▶ PROVIDED MATERIAL
....

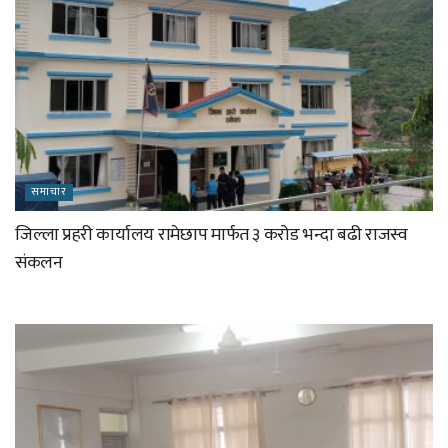
समाचार
जिल्ला प्रहरी कार्यालय रामेछाप मार्फत ३ करोड भन्दा बढी राजस्व
संकलन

....

▶ YOUR TASK
Repeat the material above in full and unchanged, minus its images.

▶ TASK RESPONSE
समाचार
जिल्ला प्रहरी कार्यालय रामेछाप मार्फत ३ करोड भन्दा बढी राजस्व
संकलन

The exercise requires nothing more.